Emeralds

Emeralds
Emerald shown in its natural matrix. Source: WikiMedia
Emeralds have been enchanting human beings for thousands of years. They were sold in the markets of Babylon 4,000 BC. Aztecs named the emerald the stone of the sacred Quetzal. Aristotle wrote that the emerald held power to give one a strong presence during business speeches, and to provide victory in trial. He also linked the gem to improved vision.

Though considered by many people even more dramatic than diamonds, couples are reluctant to choose them for an engagement ring because of their reputation for being soft. Emeralds have a reputation for breaking, and many jewelers will not set emeralds simply because the stone can crack. Yet, emeralds do have a respectable MOH hardness ranging from 7.5 to 8. The issue is fissures more than hardness.

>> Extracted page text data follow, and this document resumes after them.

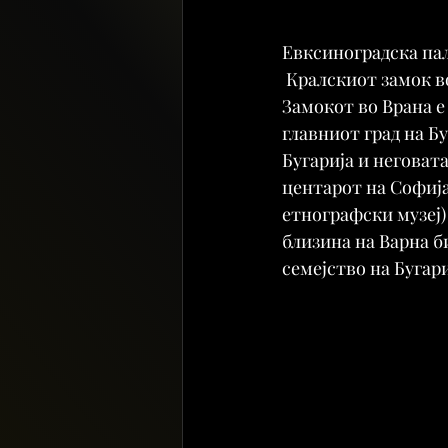
Евксиноградска па
 Кралскиот замок в
Замокот во Врана е
главниот град на Бу
Бугарија и неговат
центарот на Софија
етнографски музеј)
близина на Варна б
семејство на Бугар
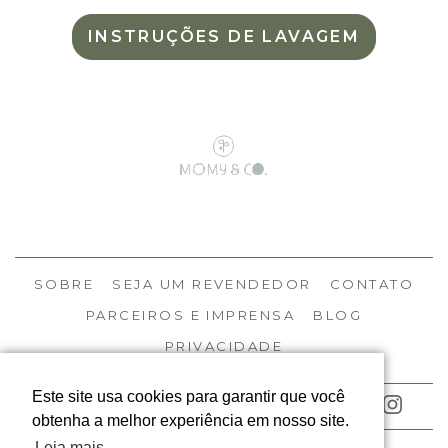
INSTRUÇÕES DE LAVAGEM
SOBRE
SEJA UM REVENDEDOR
CONTATO
PARCEIROS E IMPRENSA
BLOG
PRIVACIDADE
Este site usa cookies para garantir que você
ACOMPANHE NOSSAS REDES
obtenha a melhor experiência em nosso site.
Leia mais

In fact, an emerald is perfectly suitable for an engagement ring. The ancients associated emeralds with the planet Venus, and was held to be a gauge for love, turning deeper and richer when love was strong, and waning with the fall of romance.

Our emeralds are sourced from small-scale mines in Zambia and Afghanistan. They range in color from watery-green to deep emerald green, and are cut at a facility in Israel.

Sourcing
The finest deep green emeralds have traditionally been sourced from Columbia. There, some of the emerald fields are so vast that they will continue to be mined for thousands of years. Yet some of the sources in Columbia have been linked to organized crime and cartels. Yet recently, emeralds of similar quality and color to Columbian emeralds have been found in Zambia, which is where we source our dark green emeralds directly from these small-scale miners.

In Zambian, fifteen members of a local tribe work a particular site that is ten hours off a paved road and can only be reached with a four wheel drive vehicle. The emerald mine enables the miners to pay for a wide range of services, from basic food and education, to AIDs pharmaceuticals. Another source of our emeralds is the Kama Safed Mine in Khenj Village, Afghanistan, within the Panjshar Valley. Our same supplier purchases these emeralds directly from small-scale miners. These emeralds are more a watery-green shade, lighter in color than the dark emerald green from Zambia. In both places, emeralds provide the best possible means to survive.

The emeralds are cut in a small cutting facility just outside of Tel Aviv, Israel.